Last weekend I was very busy. Had a pub crawl, Sin City to watch, and a set of fitted bedroom cupboards to construct. Now that most of the cupboards are up and all trace of hangovers has gone, I can turn my attention to my latest toy: a Via Mini-ITX Eden motherboard.

I decided with all my power worries of earlier to go with a fanless low power server. Stack it full of harddrives and put it in a cupboard (not in the bedroom though!) Having finally been in when it was delivered I now have it sitting in front of me. And very dinky it is too. Unfortunatly the PCI riser card may be a bit of a chocolate teapot, as most of the board is covered in heatsinks, which block the port the riser lives in. Size was not important to me, but with a control I can put 10 Hds (8 ATAs and 2 SATAs) on this board. I worked out I have about 14, so I'll probably need another at some point ;). Splitting up one power hungry server into many small servers seems like a good idea, as long as the suspend modes work properly.

My Athlon XP-M that I was preping for duty has proven to be rather unreliable in this regard. 1 in 5 times it fails to resume. Not good for a machine that is to be asleep most of the time! It seems to be the HD resume that causes it the problems, so I'll continue to experiment. However one thing was for sure: I couldn't use it as I intended.
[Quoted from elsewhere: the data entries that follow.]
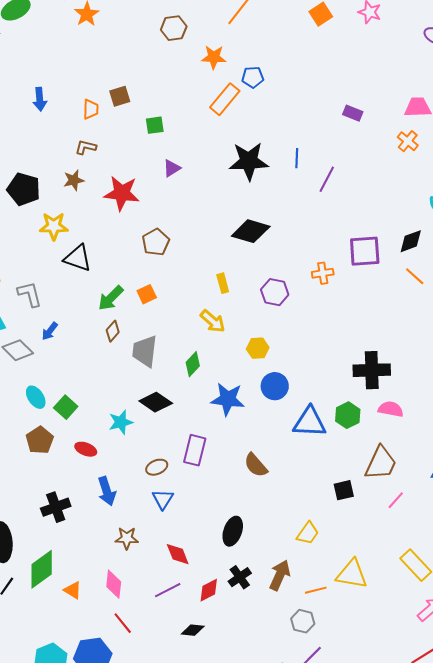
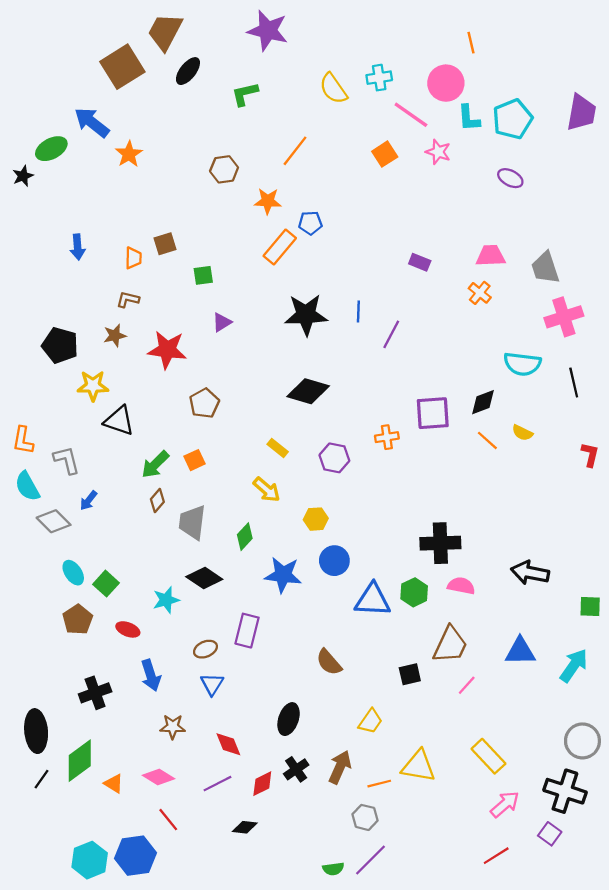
yellow rectangle: (223, 283) -> (278, 448), turned -36
brown semicircle: (256, 465) -> (329, 662), moved
pink diamond: (114, 584) -> (158, 777), turned -64

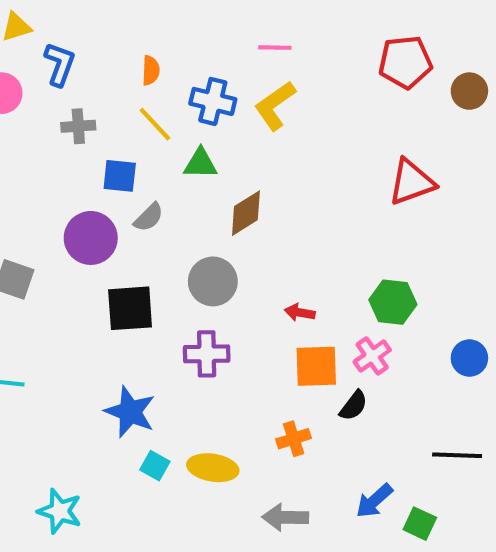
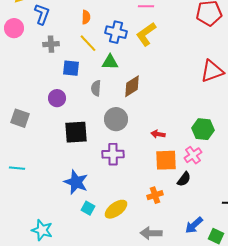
gray semicircle: (149, 217) -> (96, 88), moved, turned 140
purple circle: (91, 238) -> (57, 98), size x0.7
yellow ellipse: (213, 468) -> (116, 209), turned -45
The Eden M/bs are too slow for serious media playback. Yes there are things you can do, but I like the flexibility raw grunt gives you when picking your codecs. The new C7 maybe a different story, but until they are released I have to have two machines. Mine is an 800MHz fanless, so its pretty gutless. Still it should do for running the background tasks like DNS, Bittorrent and the like. Best thing is if they go nuts and max the CPU, it'll only draw 20W. A nice artifical cap!
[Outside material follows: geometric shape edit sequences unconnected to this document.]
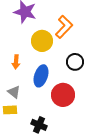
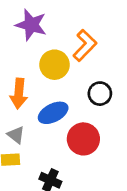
orange arrow: (16, 62) -> (19, 94), size x1.5
blue ellipse: (41, 76) -> (53, 113), turned 45

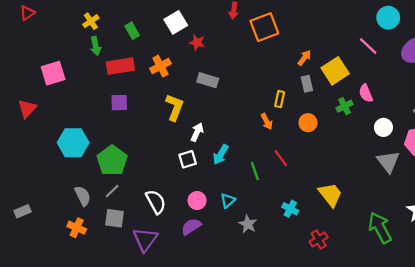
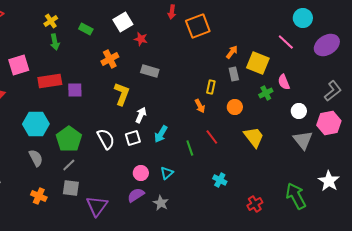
green rectangle: (132, 31) -> (86, 29), turned -32
red rectangle: (120, 66) -> (50, 81), moved
yellow square: (335, 71) -> (258, 63), turned -35
yellow trapezoid: (330, 195) -> (254, 137), moved
gray semicircle: (83, 196) -> (36, 158), moved
white semicircle: (156, 202) -> (106, 139), moved
gray star: (248, 224) -> (161, 203), moved
red cross: (319, 239) -> (255, 204), moved

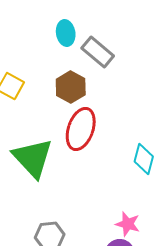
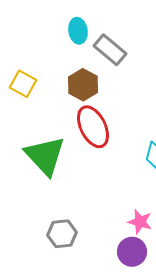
red ellipse: (81, 129) -> (93, 127), turned -45

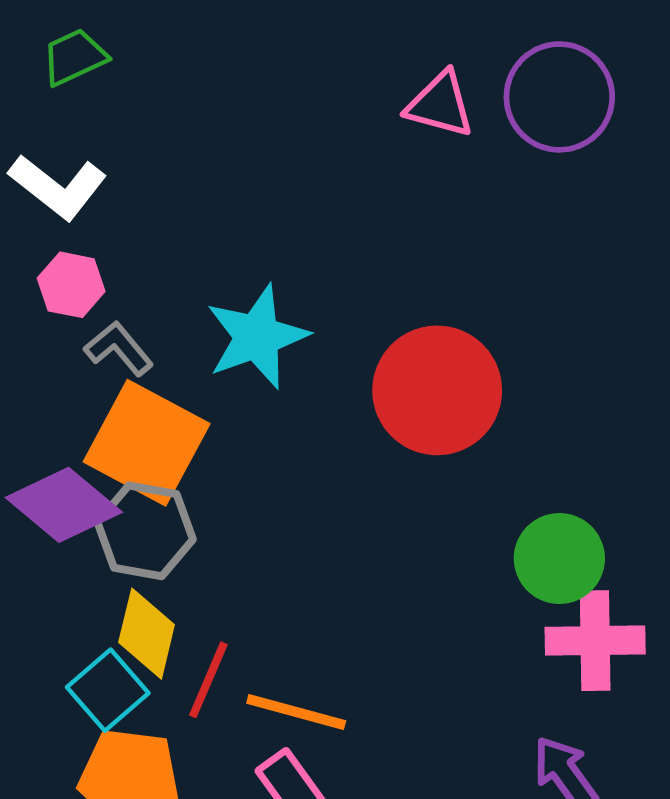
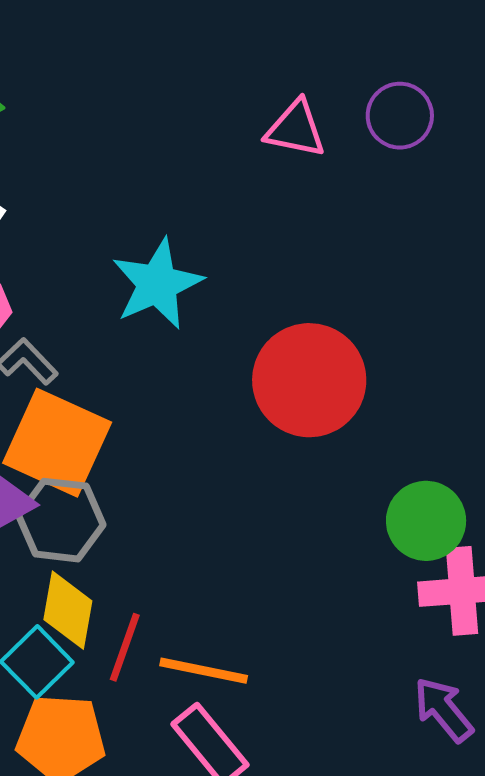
purple circle: (559, 97) -> (400, 116), size x0.7
cyan star: (257, 337) -> (157, 284), moved

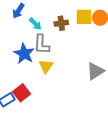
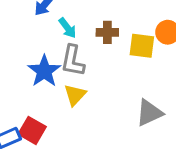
yellow square: (84, 17) -> (142, 46), moved
red square: (22, 93) -> (32, 130), turned -30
It'll probably take me a while to make the change. I want to be sure that this thing is going to work properly, so I'll do it in stages. First build a booting machine, then add drives and see how it goes. My venerable PIV has been a most reliable machine. Not fast, but solid. This has value. I've had bad experience with Via stuff before, so if it turns out to be a dog, I'll retire it to the bin. Fingers crossed it will work ok.
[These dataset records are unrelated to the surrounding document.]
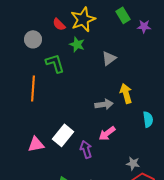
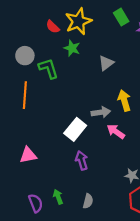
gray circle: (33, 39) -> (25, 56), moved
pink arrow: (107, 133) -> (116, 132), moved, turned 72
white rectangle: (63, 135) -> (75, 129), moved

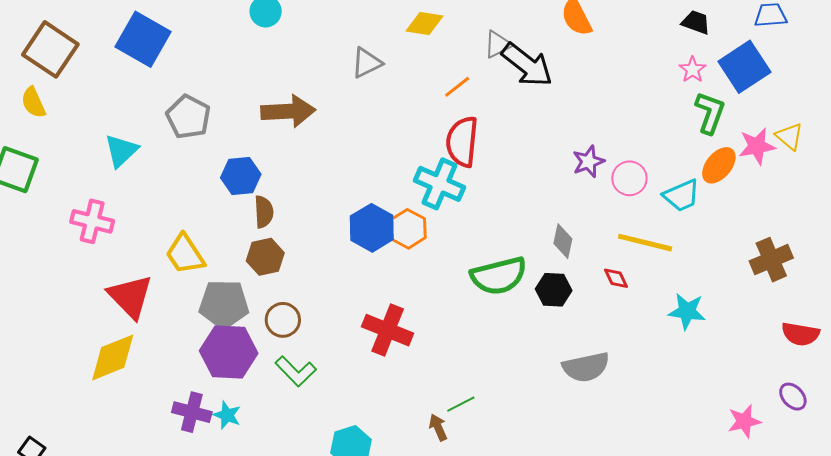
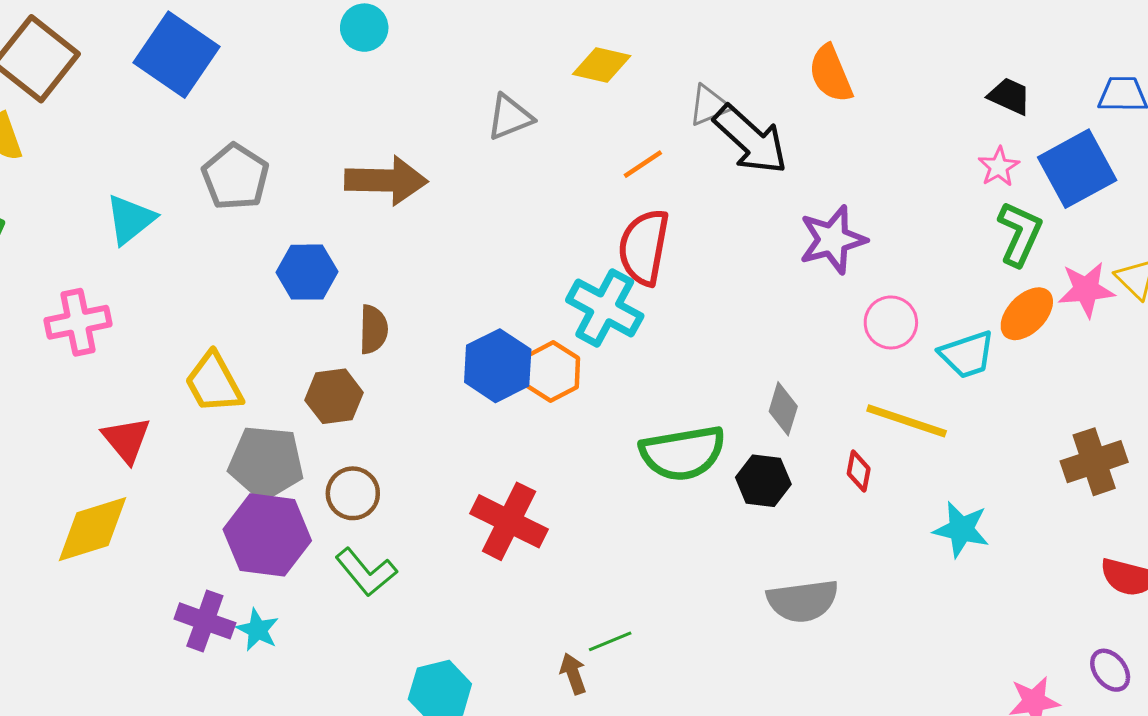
purple star: (588, 162) -> (833, 240), moved, size x1.4
brown semicircle: (264, 212) -> (373, 329), moved
pink cross: (92, 221) -> (78, 322), turned -30
red diamond: (616, 278) -> (859, 471), turned 32
red triangle: (130, 296) -> (126, 440), size x0.7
If all goes according to plan I'll get another one to run Linux. I'd like to get some hand on experience with keeping that sucker up and running. However I know from past experience its a huge time sink, and not what I want to run any "critical" systems on yet. I get the impression that Linux may actually run better on these EPIA things than windows, so maybe a Linux active directory and samba server is in order...

Comments

Anonymous said…
Why bother with AD on a home network?
Alex Powell said…
Work. Pays to eat dogshit (in this case someone elses). Having a machine setup and running what you use at work allows you to play with it outside critical environment, but being used for something. To be honest its less important these days, but XP likes to be in a domain. Unified share passwords and permissioning are useful with more than 3 machines.